What you are asked to do: Only one span is wanted from the lines below: from the one with "V210線陣音箱：卓越音質與靈活應" up to and including the one with "Architekturführungen: Jeden ersten Sonnt". Copy it exactly, without images.
====
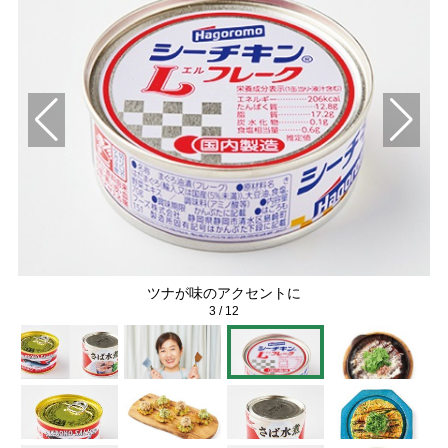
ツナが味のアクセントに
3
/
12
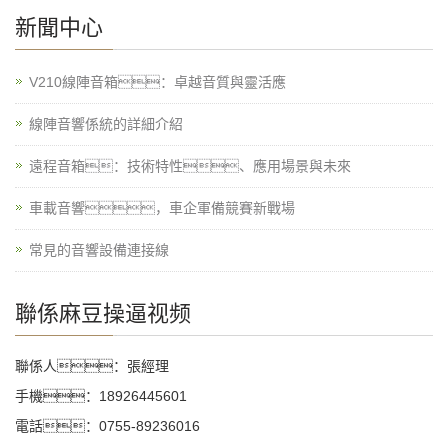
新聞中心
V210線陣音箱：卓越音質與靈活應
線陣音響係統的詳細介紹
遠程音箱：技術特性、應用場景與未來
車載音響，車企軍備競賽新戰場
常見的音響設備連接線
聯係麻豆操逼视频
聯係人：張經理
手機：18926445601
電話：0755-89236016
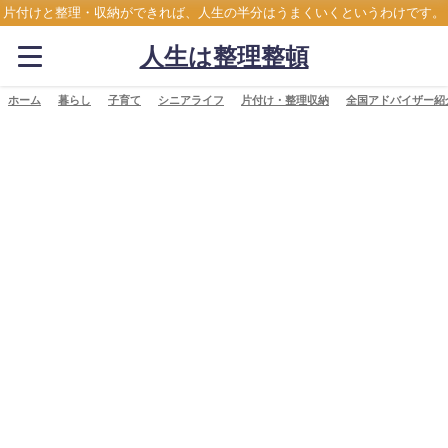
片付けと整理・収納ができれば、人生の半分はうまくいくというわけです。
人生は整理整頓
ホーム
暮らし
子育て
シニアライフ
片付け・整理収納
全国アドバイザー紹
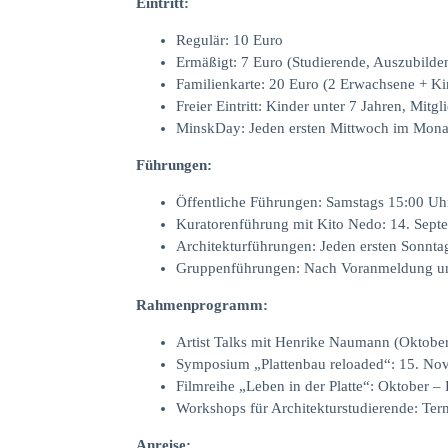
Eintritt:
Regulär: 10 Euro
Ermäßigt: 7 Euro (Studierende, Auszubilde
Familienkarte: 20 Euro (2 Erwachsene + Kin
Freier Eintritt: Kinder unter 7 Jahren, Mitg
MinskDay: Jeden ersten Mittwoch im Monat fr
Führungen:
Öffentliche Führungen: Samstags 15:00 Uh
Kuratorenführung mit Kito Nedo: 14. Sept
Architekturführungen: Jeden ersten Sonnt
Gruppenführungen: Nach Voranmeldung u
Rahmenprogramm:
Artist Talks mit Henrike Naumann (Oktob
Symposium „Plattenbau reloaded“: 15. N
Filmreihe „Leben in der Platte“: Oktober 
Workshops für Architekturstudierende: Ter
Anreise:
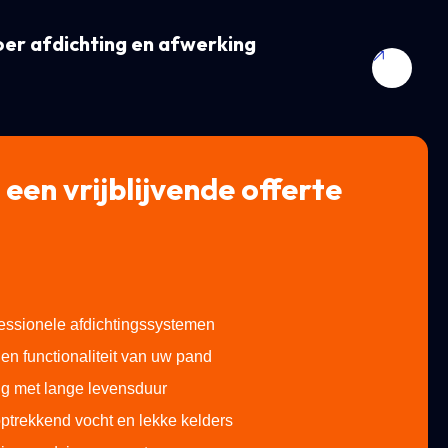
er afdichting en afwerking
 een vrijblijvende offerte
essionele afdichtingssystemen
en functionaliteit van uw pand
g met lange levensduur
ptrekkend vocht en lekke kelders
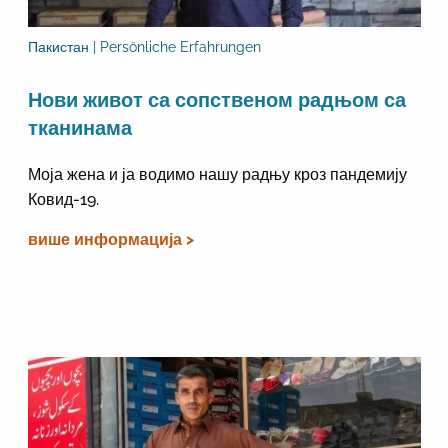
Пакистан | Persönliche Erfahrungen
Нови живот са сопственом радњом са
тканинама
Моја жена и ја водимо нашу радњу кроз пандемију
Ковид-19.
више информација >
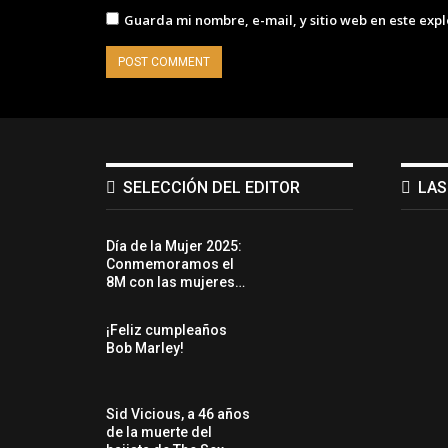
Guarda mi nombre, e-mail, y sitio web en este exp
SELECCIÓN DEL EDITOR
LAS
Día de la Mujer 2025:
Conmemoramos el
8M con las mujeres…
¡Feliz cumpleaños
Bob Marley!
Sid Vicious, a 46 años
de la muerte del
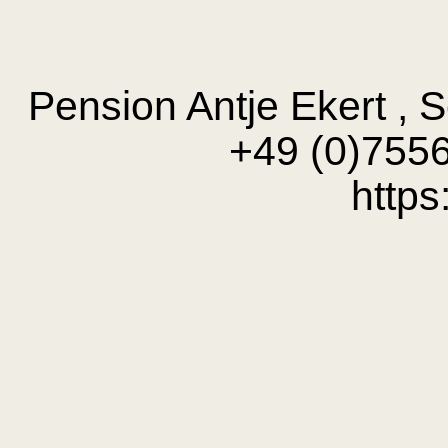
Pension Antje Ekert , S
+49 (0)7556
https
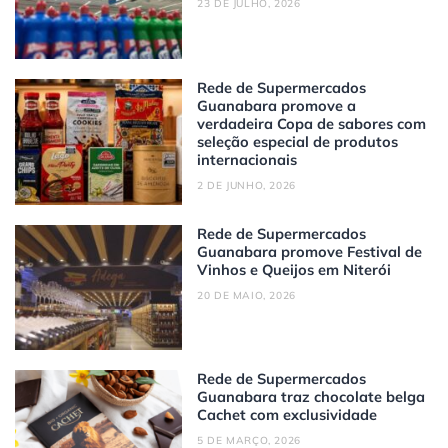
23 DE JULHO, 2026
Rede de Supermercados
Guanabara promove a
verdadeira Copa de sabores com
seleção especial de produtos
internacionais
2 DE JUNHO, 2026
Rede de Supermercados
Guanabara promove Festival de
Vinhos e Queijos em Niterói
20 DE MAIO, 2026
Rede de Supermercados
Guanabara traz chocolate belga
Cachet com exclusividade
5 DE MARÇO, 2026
====
Solved exercise:
V210線陣音箱：卓越音質與靈活應
線陣音響係統的詳細介紹
遠程音箱：技術特性、應用場景與未來
車載音響，車企軍備競賽新戰場
常見的音響設備連接線
聯係麻豆操逼视频
聯係人：張經理
手機：18926445601
電話：0755-89236016
片付けと整理・収納ができれば、人生の半分はうまくいくというわけです。
人生は整理整頓
ホーム
暮らし
子育て
シニアライフ
片付け・整理収納
全国アドバイザー紹
Eintritt:
Regulär: 10 Euro
Ermäßigt: 7 Euro (Studierende, Auszubilde
Familienkarte: 20 Euro (2 Erwachsene + Kin
Freier Eintritt: Kinder unter 7 Jahren, Mitg
MinskDay: Jeden ersten Mittwoch im Monat fr
Führungen:
Öffentliche Führungen: Samstags 15:00 Uh
Kuratorenführung mit Kito Nedo: 14. Sept
Architekturführungen: Jeden ersten Sonnt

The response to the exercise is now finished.